Following the last two difficulty increases on the Bitcoin network, another difficulty increase is expected on March 24, 2023. Statistics show that Bitcoin hashrate has remained high despite the last two adjustments, and block times have been faster than the average ten minutes.
Bitcoin difficulty is expected to increase after the last two consecutive increases
As of this writing, Bitcoin’s difficulty is at an all-time high of 43.55 trillion, and the network’s hash rate remains above the 300 exahash per second (EH/s) range at 319 .86 HE/s. Bitcoin is up 26.2% in the last two weeks against the US dollar, which has helped bitcoin miners a lot, and BTCthe current spot value is above cost to mine it.
Bitcoin miners dealt with two in a row increases the difficulty over the past month, with the former jumping 9.95% higher on February 24, 2023, and the latter rising 1.16% on March 10. The increase does not seem to affect bitcoin miners, as block interval times (times between each block being mined) are still less than the ten minute average.
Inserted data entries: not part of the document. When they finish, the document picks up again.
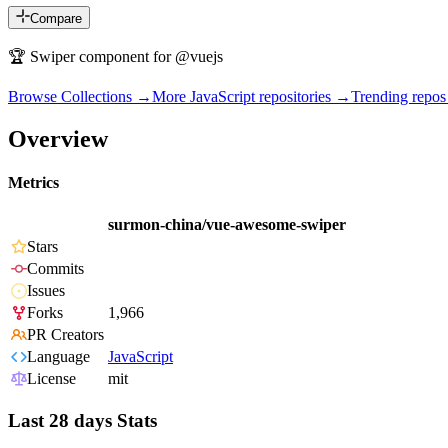
Compare
🏆 Swiper component for @vuejs
Browse Collections →
More
JavaScript
repositories →
Trending repo
Overview
Metrics
surmon-china/vue-awesome-swiper
Stars
Commits
Issues
Forks
1,966
PR Creators
Language
JavaScript
License
mit
Last 28 days Stats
Currently, block times range from nine minutes and 28 seconds and nine minutes and 31 seconds.
Currently, the estimated difficulty change for Friday, March 24 is expected to be between 2.51% and 5.7% higher than the current 43.55 billion. If the miners keep up or even pick up their pace, the difficulty after the next adjustment could exceed the 50 trillion hash mark. Current estimates suggest the target range will be between 44.64 trillion and 49.25 trillion.
Mining distribution statistics show that Foundry USA is currently the top bitcoin mining pool, with 97.22 EH/s or 30.31% of the global hashrate. Foundry is followed by Antpool with 61.03 EH/s and F2pool with 46.13 EH/s. The top five bitcoin mining pools, including Foundry, Antpool, F2pool, Binance Pool, and Viabtc, control 84.52% of the global hashrate as of March 21, 2023, based on three-day metrics.
What do you think about the expected difficulty increase that will happen in two days? Share your thoughts in the comments section below.